- [About this exercise]: When the line with "Organisationen" is reached, include it and stop; before that, copy each line of the listing exactly from the first.
==== Records for the task ====
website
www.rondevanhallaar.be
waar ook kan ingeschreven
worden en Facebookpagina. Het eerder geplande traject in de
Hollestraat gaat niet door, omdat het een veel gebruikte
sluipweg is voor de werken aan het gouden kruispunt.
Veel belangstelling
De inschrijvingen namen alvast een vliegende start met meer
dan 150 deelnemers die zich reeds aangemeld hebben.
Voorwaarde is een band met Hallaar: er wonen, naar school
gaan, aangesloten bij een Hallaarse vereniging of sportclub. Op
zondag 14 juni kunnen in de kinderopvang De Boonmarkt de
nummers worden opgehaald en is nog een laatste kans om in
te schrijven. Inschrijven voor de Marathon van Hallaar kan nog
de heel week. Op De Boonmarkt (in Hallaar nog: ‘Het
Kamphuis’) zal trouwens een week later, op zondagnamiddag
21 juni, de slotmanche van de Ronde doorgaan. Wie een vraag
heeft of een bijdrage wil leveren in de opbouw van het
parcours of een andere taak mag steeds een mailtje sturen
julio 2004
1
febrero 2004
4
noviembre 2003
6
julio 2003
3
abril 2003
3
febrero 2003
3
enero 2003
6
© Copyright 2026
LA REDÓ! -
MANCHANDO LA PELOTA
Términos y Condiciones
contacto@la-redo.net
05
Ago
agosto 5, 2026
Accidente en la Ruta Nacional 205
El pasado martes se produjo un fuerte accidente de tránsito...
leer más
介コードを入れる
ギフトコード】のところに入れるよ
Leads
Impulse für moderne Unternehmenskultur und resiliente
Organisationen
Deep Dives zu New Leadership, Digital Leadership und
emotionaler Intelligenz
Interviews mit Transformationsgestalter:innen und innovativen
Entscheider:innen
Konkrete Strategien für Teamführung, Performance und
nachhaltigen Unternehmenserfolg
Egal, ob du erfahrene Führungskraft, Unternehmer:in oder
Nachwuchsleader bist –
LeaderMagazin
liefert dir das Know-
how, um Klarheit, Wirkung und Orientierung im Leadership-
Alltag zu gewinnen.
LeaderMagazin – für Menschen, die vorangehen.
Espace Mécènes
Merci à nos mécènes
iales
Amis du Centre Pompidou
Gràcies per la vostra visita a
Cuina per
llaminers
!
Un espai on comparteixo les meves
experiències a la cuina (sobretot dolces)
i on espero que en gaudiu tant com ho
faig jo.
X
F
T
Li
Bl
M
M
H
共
====
- [Result]:
website
www.rondevanhallaar.be
waar ook kan ingeschreven
worden en Facebookpagina. Het eerder geplande traject in de
Hollestraat gaat niet door, omdat het een veel gebruikte
sluipweg is voor de werken aan het gouden kruispunt.
Veel belangstelling
De inschrijvingen namen alvast een vliegende start met meer
dan 150 deelnemers die zich reeds aangemeld hebben.
Voorwaarde is een band met Hallaar: er wonen, naar school
gaan, aangesloten bij een Hallaarse vereniging of sportclub. Op
zondag 14 juni kunnen in de kinderopvang De Boonmarkt de
nummers worden opgehaald en is nog een laatste kans om in
te schrijven. Inschrijven voor de Marathon van Hallaar kan nog
de heel week. Op De Boonmarkt (in Hallaar nog: ‘Het
Kamphuis’) zal trouwens een week later, op zondagnamiddag
21 juni, de slotmanche van de Ronde doorgaan. Wie een vraag
heeft of een bijdrage wil leveren in de opbouw van het
parcours of een andere taak mag steeds een mailtje sturen
julio 2004
1
febrero 2004
4
noviembre 2003
6
julio 2003
3
abril 2003
3
febrero 2003
3
enero 2003
6
© Copyright 2026
LA REDÓ! -
MANCHANDO LA PELOTA
Términos y Condiciones
contacto@la-redo.net
05
Ago
agosto 5, 2026
Accidente en la Ruta Nacional 205
El pasado martes se produjo un fuerte accidente de tránsito...
leer más
介コードを入れる
ギフトコード】のところに入れるよ
Leads
Impulse für moderne Unternehmenskultur und resiliente
Organisationen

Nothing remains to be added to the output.